For some of us, says Mick Hume, there may be no such thing as a bad detective novel, but there are none as good as Raymond Chandler’s. Even if you are unfamiliar with Chandler and have not read his Philip Marlowe novels, such is the shadow he cast that you will recognise his universe: a dark corrupt world where men are weak-hearted tough guys, women are available vixens and Hollywood dreams are dashed by ugly reality, while a wisecracking, chain-smoking detective hero stands up for what’s right.
‘I needed a drink, I needed a lot of life insurance, I needed a vacation, I needed a home in the country’, says Marlowe in a crisis: ‘What I had was a coat, a hat and a gun. I put them on and left the room.’
When Chandler died 50 years ago on 26 March 1959, The Times obituary said that ‘in working the common vein of crime fiction, [he] mined the gold of literature’. Today John Sutherland, emeritus professor of Modern English Literature at University College London, tells Hume that ‘Ray Chandler qualifies as the Proust of the hard-boiled detective novel. For Chandler literary style was all that mattered.’
Hume, writing for Spiked, says that Chandler, in standing on the shoulders of Dashiel Hammett – author of Red Harvest and The Maltese Falcon – established the ‘realistic’ detective novel that still fills bookshops and websites today.

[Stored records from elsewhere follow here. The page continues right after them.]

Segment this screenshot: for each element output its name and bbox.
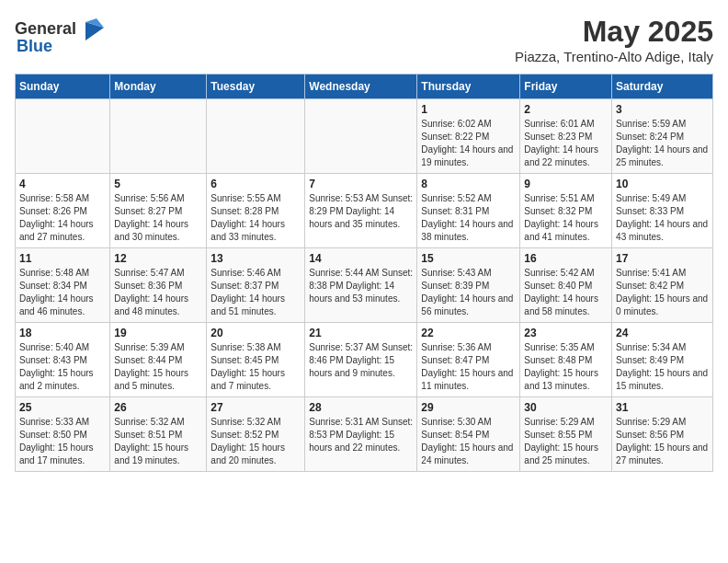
logo-icon xyxy=(78,15,106,42)
day-number: 29 xyxy=(421,401,516,414)
day-number: 9 xyxy=(524,178,608,190)
day-info: Sunrise: 5:46 AM Sunset: 8:37 PM Dayligh… xyxy=(210,267,301,318)
day-cell: 21Sunrise: 5:37 AM Sunset: 8:46 PM Dayli… xyxy=(305,323,417,397)
week-row-1: 1Sunrise: 6:02 AM Sunset: 8:22 PM Daylig… xyxy=(16,99,713,174)
day-cell: 12Sunrise: 5:47 AM Sunset: 8:36 PM Dayli… xyxy=(110,248,207,323)
day-info: Sunrise: 6:01 AM Sunset: 8:23 PM Dayligh… xyxy=(524,118,608,169)
day-info: Sunrise: 5:31 AM Sunset: 8:53 PM Dayligh… xyxy=(309,416,413,454)
day-info: Sunrise: 5:48 AM Sunset: 8:34 PM Dayligh… xyxy=(19,267,106,318)
day-number: 10 xyxy=(616,178,709,190)
day-number: 20 xyxy=(210,327,301,339)
day-number: 5 xyxy=(114,178,202,190)
subtitle: Piazza, Trentino-Alto Adige, Italy xyxy=(515,49,713,64)
day-info: Sunrise: 5:38 AM Sunset: 8:45 PM Dayligh… xyxy=(210,341,301,393)
day-cell xyxy=(305,99,417,174)
logo-general: General xyxy=(15,19,76,39)
day-cell: 16Sunrise: 5:42 AM Sunset: 8:40 PM Dayli… xyxy=(520,248,612,323)
logo: General Blue xyxy=(15,15,106,56)
header-cell-sunday: Sunday xyxy=(16,75,110,99)
day-number: 21 xyxy=(309,327,413,339)
day-cell: 28Sunrise: 5:31 AM Sunset: 8:53 PM Dayli… xyxy=(305,397,417,472)
day-info: Sunrise: 5:59 AM Sunset: 8:24 PM Dayligh… xyxy=(616,118,709,169)
day-number: 4 xyxy=(19,178,106,190)
day-info: Sunrise: 5:36 AM Sunset: 8:47 PM Dayligh… xyxy=(421,341,516,393)
header-cell-thursday: Thursday xyxy=(417,75,520,99)
day-number: 16 xyxy=(524,252,608,265)
day-cell: 10Sunrise: 5:49 AM Sunset: 8:33 PM Dayli… xyxy=(612,174,713,248)
day-info: Sunrise: 5:42 AM Sunset: 8:40 PM Dayligh… xyxy=(524,267,608,318)
day-info: Sunrise: 5:47 AM Sunset: 8:36 PM Dayligh… xyxy=(114,267,202,318)
header-cell-monday: Monday xyxy=(110,75,207,99)
day-info: Sunrise: 5:56 AM Sunset: 8:27 PM Dayligh… xyxy=(114,192,202,244)
week-row-2: 4Sunrise: 5:58 AM Sunset: 8:26 PM Daylig… xyxy=(16,174,713,248)
day-cell: 4Sunrise: 5:58 AM Sunset: 8:26 PM Daylig… xyxy=(16,174,110,248)
day-number: 7 xyxy=(309,178,413,190)
day-cell: 30Sunrise: 5:29 AM Sunset: 8:55 PM Dayli… xyxy=(520,397,612,472)
day-number: 19 xyxy=(114,327,202,339)
day-cell: 29Sunrise: 5:30 AM Sunset: 8:54 PM Dayli… xyxy=(417,397,520,472)
day-cell: 13Sunrise: 5:46 AM Sunset: 8:37 PM Dayli… xyxy=(207,248,305,323)
day-cell: 17Sunrise: 5:41 AM Sunset: 8:42 PM Dayli… xyxy=(612,248,713,323)
day-cell xyxy=(16,99,110,174)
header-row: SundayMondayTuesdayWednesdayThursdayFrid… xyxy=(16,75,713,99)
day-number: 31 xyxy=(616,401,709,414)
day-info: Sunrise: 5:58 AM Sunset: 8:26 PM Dayligh… xyxy=(19,192,106,244)
day-cell: 22Sunrise: 5:36 AM Sunset: 8:47 PM Dayli… xyxy=(417,323,520,397)
day-cell: 23Sunrise: 5:35 AM Sunset: 8:48 PM Dayli… xyxy=(520,323,612,397)
day-cell xyxy=(110,99,207,174)
day-info: Sunrise: 5:40 AM Sunset: 8:43 PM Dayligh… xyxy=(19,341,106,393)
week-row-3: 11Sunrise: 5:48 AM Sunset: 8:34 PM Dayli… xyxy=(16,248,713,323)
day-number: 23 xyxy=(524,327,608,339)
day-cell: 1Sunrise: 6:02 AM Sunset: 8:22 PM Daylig… xyxy=(417,99,520,174)
day-number: 1 xyxy=(421,103,516,116)
day-info: Sunrise: 5:43 AM Sunset: 8:39 PM Dayligh… xyxy=(421,267,516,318)
day-info: Sunrise: 5:29 AM Sunset: 8:56 PM Dayligh… xyxy=(616,416,709,467)
day-number: 2 xyxy=(524,103,608,116)
day-info: Sunrise: 5:37 AM Sunset: 8:46 PM Dayligh… xyxy=(309,341,413,380)
title-block: May 2025 Piazza, Trentino-Alto Adige, It… xyxy=(515,15,713,64)
day-cell: 31Sunrise: 5:29 AM Sunset: 8:56 PM Dayli… xyxy=(612,397,713,472)
day-info: Sunrise: 5:32 AM Sunset: 8:52 PM Dayligh… xyxy=(210,416,301,467)
day-cell: 19Sunrise: 5:39 AM Sunset: 8:44 PM Dayli… xyxy=(110,323,207,397)
day-number: 26 xyxy=(114,401,202,414)
day-cell: 24Sunrise: 5:34 AM Sunset: 8:49 PM Dayli… xyxy=(612,323,713,397)
day-info: Sunrise: 5:32 AM Sunset: 8:51 PM Dayligh… xyxy=(114,416,202,467)
day-number: 30 xyxy=(524,401,608,414)
day-cell: 20Sunrise: 5:38 AM Sunset: 8:45 PM Dayli… xyxy=(207,323,305,397)
day-info: Sunrise: 5:52 AM Sunset: 8:31 PM Dayligh… xyxy=(421,192,516,244)
day-info: Sunrise: 6:02 AM Sunset: 8:22 PM Dayligh… xyxy=(421,118,516,169)
day-info: Sunrise: 5:30 AM Sunset: 8:54 PM Dayligh… xyxy=(421,416,516,467)
day-cell: 18Sunrise: 5:40 AM Sunset: 8:43 PM Dayli… xyxy=(16,323,110,397)
day-cell: 9Sunrise: 5:51 AM Sunset: 8:32 PM Daylig… xyxy=(520,174,612,248)
day-cell xyxy=(207,99,305,174)
logo-blue: Blue xyxy=(17,37,52,56)
day-info: Sunrise: 5:29 AM Sunset: 8:55 PM Dayligh… xyxy=(524,416,608,467)
day-cell: 14Sunrise: 5:44 AM Sunset: 8:38 PM Dayli… xyxy=(305,248,417,323)
header-cell-friday: Friday xyxy=(520,75,612,99)
day-cell: 8Sunrise: 5:52 AM Sunset: 8:31 PM Daylig… xyxy=(417,174,520,248)
day-number: 15 xyxy=(421,252,516,265)
week-row-5: 25Sunrise: 5:33 AM Sunset: 8:50 PM Dayli… xyxy=(16,397,713,472)
calendar-table: SundayMondayTuesdayWednesdayThursdayFrid… xyxy=(15,74,713,472)
day-number: 11 xyxy=(19,252,106,265)
day-cell: 7Sunrise: 5:53 AM Sunset: 8:29 PM Daylig… xyxy=(305,174,417,248)
day-info: Sunrise: 5:55 AM Sunset: 8:28 PM Dayligh… xyxy=(210,192,301,244)
main-title: May 2025 xyxy=(515,15,713,49)
day-number: 22 xyxy=(421,327,516,339)
day-number: 28 xyxy=(309,401,413,414)
day-number: 14 xyxy=(309,252,413,265)
week-row-4: 18Sunrise: 5:40 AM Sunset: 8:43 PM Dayli… xyxy=(16,323,713,397)
day-number: 18 xyxy=(19,327,106,339)
day-cell: 11Sunrise: 5:48 AM Sunset: 8:34 PM Dayli… xyxy=(16,248,110,323)
header-cell-wednesday: Wednesday xyxy=(305,75,417,99)
day-cell: 26Sunrise: 5:32 AM Sunset: 8:51 PM Dayli… xyxy=(110,397,207,472)
header-cell-tuesday: Tuesday xyxy=(207,75,305,99)
day-cell: 3Sunrise: 5:59 AM Sunset: 8:24 PM Daylig… xyxy=(612,99,713,174)
day-info: Sunrise: 5:33 AM Sunset: 8:50 PM Dayligh… xyxy=(19,416,106,467)
day-cell: 15Sunrise: 5:43 AM Sunset: 8:39 PM Dayli… xyxy=(417,248,520,323)
day-number: 12 xyxy=(114,252,202,265)
day-number: 8 xyxy=(421,178,516,190)
day-info: Sunrise: 5:51 AM Sunset: 8:32 PM Dayligh… xyxy=(524,192,608,244)
day-info: Sunrise: 5:49 AM Sunset: 8:33 PM Dayligh… xyxy=(616,192,709,244)
day-number: 6 xyxy=(210,178,301,190)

And in Marlowe, a self-styled ‘shop-soiled Galahad’, Chandler set the standard for the detective hero as a flawed ‘man of honour’ in a bad world. In so doing he turned the common murder mystery into a moral tale of modern life. Our still-rapacious appetite for crime novels suggests that we still need Marlowe as much as ever to set our mixed-up world to rights.